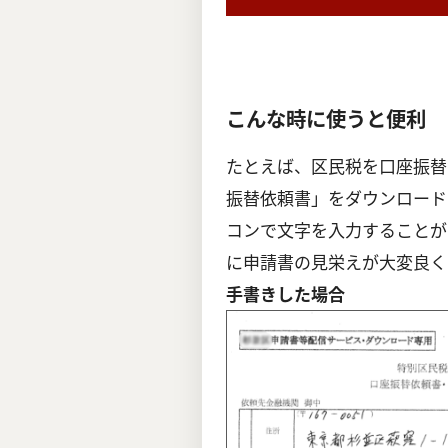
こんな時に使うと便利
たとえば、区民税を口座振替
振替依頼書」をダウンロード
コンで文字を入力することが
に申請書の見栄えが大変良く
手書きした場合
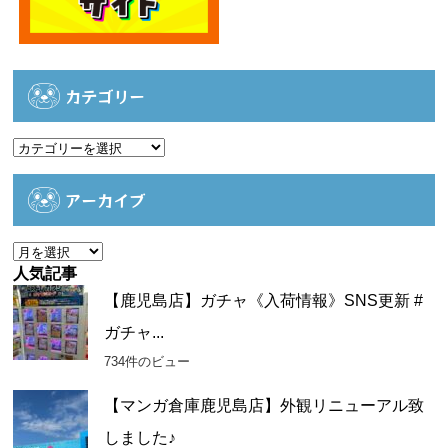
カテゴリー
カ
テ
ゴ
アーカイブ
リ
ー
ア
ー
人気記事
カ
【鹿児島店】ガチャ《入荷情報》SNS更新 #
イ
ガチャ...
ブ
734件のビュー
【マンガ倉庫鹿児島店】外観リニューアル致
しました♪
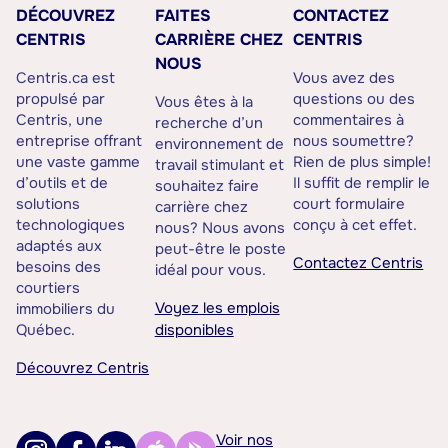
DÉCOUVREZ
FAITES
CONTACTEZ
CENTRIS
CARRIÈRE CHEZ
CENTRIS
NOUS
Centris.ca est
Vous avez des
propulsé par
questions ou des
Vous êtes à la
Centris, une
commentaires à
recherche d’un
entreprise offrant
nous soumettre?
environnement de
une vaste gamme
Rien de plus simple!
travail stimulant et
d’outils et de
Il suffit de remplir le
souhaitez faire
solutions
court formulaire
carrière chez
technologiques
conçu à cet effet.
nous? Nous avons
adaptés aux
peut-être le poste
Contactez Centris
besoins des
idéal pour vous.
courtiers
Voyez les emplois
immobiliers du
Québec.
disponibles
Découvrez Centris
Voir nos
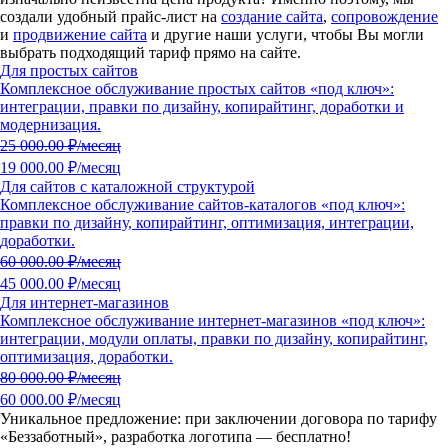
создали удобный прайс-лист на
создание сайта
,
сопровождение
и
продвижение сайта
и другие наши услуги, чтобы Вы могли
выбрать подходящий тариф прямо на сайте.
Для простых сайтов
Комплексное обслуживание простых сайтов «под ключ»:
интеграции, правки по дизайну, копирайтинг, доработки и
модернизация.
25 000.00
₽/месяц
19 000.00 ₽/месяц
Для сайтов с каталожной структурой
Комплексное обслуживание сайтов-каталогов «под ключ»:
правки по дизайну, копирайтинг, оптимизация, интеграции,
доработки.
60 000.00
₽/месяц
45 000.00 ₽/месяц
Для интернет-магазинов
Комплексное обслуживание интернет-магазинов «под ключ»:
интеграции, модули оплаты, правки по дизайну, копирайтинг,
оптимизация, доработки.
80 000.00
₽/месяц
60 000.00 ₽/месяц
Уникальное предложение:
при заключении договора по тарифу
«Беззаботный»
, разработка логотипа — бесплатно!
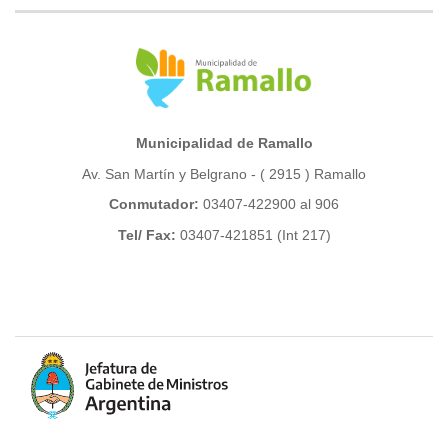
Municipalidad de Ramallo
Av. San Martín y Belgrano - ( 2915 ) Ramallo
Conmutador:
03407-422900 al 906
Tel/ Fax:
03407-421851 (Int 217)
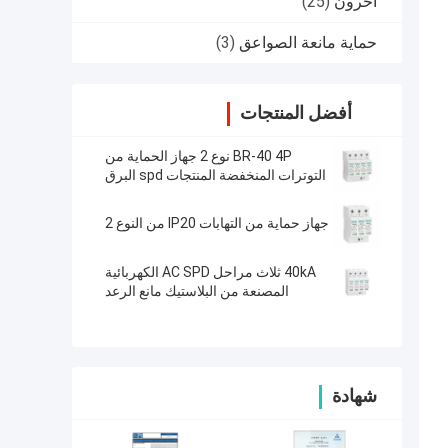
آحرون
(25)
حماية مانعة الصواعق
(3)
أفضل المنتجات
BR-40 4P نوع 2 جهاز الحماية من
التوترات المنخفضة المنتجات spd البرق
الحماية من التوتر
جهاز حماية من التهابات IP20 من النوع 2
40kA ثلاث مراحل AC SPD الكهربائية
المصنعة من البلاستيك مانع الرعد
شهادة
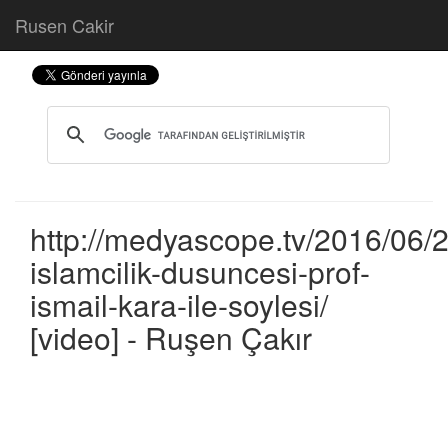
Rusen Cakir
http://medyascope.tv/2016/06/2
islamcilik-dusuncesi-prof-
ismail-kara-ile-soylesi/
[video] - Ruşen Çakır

——————

Work item:
Could the listing above be transcribed exactly, with the pictures left out?

Expected output:
こんな時に使うと便利
たとえば、区民税を口座振替
振替依頼書」をダウンロード
コンで文字を入力することが
に申請書の見栄えが大変良く
手書きした場合
カテゴリー
カ
テ
ゴ
アーカイブ
リ
ー
ア
ー
人気記事
カ
【鹿児島店】ガチャ《入荷情報》SNS更新 #
イ
ガチャ...
ブ
734件のビュー
【マンガ倉庫鹿児島店】外観リニューアル致
しました♪
DÉCOUVREZ
FAITES
CONTACTEZ
CENTRIS
CARRIÈRE CHEZ
CENTRIS
NOUS
Centris.ca est
Vous avez des
propulsé par
questions ou des
Vous êtes à la
Centris, une
commentaires à
recherche d’un
entreprise offrant
nous soumettre?
environnement de
une vaste gamme
Rien de plus simple!
travail stimulant et
d’outils et de
Il suffit de remplir le
souhaitez faire
solutions
court formulaire
carrière chez
technologiques
conçu à cet effet.
nous? Nous avons
adaptés aux
peut-être le poste
Contactez Centris
besoins des
idéal pour vous.
courtiers
Voyez les emplois
immobiliers du
Québec.
disponibles
Découvrez Centris
Voir nos
создали удобный прайс-лист на
создание сайта
,
сопровождение
и
продвижение сайта
и другие наши услуги, чтобы Вы могли
выбрать подходящий тариф прямо на сайте.
Для простых сайтов
Комплексное обслуживание простых сайтов «под ключ»:
интеграции, правки по дизайну, копирайтинг, доработки и
модернизация.
25 000.00
₽/месяц
19 000.00 ₽/месяц
Для сайтов с каталожной структурой
Комплексное обслуживание сайтов-каталогов «под ключ»:
правки по дизайну, копирайтинг, оптимизация, интеграции,
доработки.
60 000.00
₽/месяц
45 000.00 ₽/месяц
Для интернет-магазинов
Комплексное обслуживание интернет-магазинов «под ключ»:
интеграции, модули оплаты, правки по дизайну, копирайтинг,
оптимизация, доработки.
80 000.00
₽/месяц
60 000.00 ₽/месяц
Уникальное предложение:
при заключении договора по тарифу
«Беззаботный»
, разработка логотипа — бесплатно!
Municipalidad de Ramallo
Av. San Martín y Belgrano - ( 2915 ) Ramallo
Conmutador:
03407-422900 al 906
Tel/ Fax:
03407-421851 (Int 217)
آحرون
(25)
حماية مانعة الصواعق
(3)
أفضل المنتجات
BR-40 4P نوع 2 جهاز الحماية من
التوترات المنخفضة المنتجات spd البرق
الحماية من التوتر
جهاز حماية من التهابات IP20 من النوع 2
40kA ثلاث مراحل AC SPD الكهربائية
المصنعة من البلاستيك مانع الرعد
شهادة
Rusen Cakir
http://medyascope.tv/2016/06/2
islamcilik-dusuncesi-prof-
ismail-kara-ile-soylesi/
[video] - Ruşen Çakır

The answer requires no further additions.